Karena itulah, maka seolah-olah tubuh Mahisa Agni itu dilapisi
oleh kekuatan yang tidak kasat mata tetapi mempunyai daya
kemampuan yang tidak ada taranya.
Namun agaknya, bukan saja Mahisa Agni. Hampir setiap orang
yang menghadapi persoalan yang paling gawat, yang akan langsung
menyangkut persoalan maut, akan berusaha untuk mempergunakan
segenap kemampuannya untuk mengelakkannya. Witantra,
Mahendra, para Senapati yang lainpun agaknya telah siap pula pada
puncak ilmu masing-masing. Ilmu yang jarang sekali diperguakan
dalam kehidupan wajar sehari-hari.
Dengan demikian, maka setiap sentuhan senjata, akan
merupakan bahaya yang tidak terelakkan oleh lawan-lawan mereka.

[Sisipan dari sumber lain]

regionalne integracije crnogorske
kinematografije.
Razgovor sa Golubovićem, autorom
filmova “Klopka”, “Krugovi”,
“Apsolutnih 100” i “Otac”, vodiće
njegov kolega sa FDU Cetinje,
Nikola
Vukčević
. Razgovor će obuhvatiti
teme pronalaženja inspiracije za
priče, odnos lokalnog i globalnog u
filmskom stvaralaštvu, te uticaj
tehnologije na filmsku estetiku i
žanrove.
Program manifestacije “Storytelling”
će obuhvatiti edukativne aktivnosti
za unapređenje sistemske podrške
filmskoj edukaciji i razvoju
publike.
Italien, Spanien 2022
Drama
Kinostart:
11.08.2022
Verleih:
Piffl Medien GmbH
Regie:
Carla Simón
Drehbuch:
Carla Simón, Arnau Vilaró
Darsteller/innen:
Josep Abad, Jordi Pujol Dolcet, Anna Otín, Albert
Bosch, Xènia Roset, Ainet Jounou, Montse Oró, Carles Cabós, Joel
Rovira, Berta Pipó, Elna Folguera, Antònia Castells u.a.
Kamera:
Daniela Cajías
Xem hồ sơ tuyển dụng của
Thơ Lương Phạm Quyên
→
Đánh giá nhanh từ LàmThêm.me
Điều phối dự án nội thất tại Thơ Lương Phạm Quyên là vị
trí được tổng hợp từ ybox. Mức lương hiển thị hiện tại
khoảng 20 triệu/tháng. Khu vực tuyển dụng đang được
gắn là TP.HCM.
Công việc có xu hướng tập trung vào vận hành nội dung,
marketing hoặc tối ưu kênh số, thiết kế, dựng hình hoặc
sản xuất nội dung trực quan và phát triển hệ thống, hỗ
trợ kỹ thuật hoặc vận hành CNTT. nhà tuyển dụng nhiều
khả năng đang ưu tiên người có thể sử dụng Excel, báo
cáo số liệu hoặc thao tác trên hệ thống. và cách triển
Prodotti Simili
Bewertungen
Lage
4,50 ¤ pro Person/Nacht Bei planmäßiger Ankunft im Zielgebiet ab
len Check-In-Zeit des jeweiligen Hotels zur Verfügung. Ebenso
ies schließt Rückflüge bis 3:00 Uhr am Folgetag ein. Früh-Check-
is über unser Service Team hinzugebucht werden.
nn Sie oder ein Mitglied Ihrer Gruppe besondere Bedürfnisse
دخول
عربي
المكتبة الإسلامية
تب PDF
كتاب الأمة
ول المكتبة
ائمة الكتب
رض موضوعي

Sentuhan-sentuhan kecil akan dapat memecahkan perisai mereka,
dan apalagi jika sentuhan itu telah mengenai tubuh mereka.
Dalam pada itu, lawanpun bagaikan air yang mulai mengalir
kesegenap arah. Betapapun juga para prajurit menahan mereka,
namun arus itu agaknya memang terlalu kuat, sehingga para
prajurit itupun telah terdesak mundur.
Sekilas Mahisa Agni berpaling ke arah kedua anak muda yang
memegang pemerintahan di Singasari. Keduanya nampak dengan
sungguh-sungguh memperhatikan para prajurit yang mulai
2636 terdesak. Sekali-sekali Ranggawuni dan Mahisa Cempaka
menggeletakkan giginya. Namun ternyata keduanya tidak dapat tinggal diam melihat
kesulitan prajurit-prajuritnya.
Karena itulah, maka merekapun kemudian mendekati Mahisa
Agni sambil berkata, "Apa kita masih akan menunggu."
Mahisa Agni menjadi ragu-ragu. Kemudian katanya, "Tidak.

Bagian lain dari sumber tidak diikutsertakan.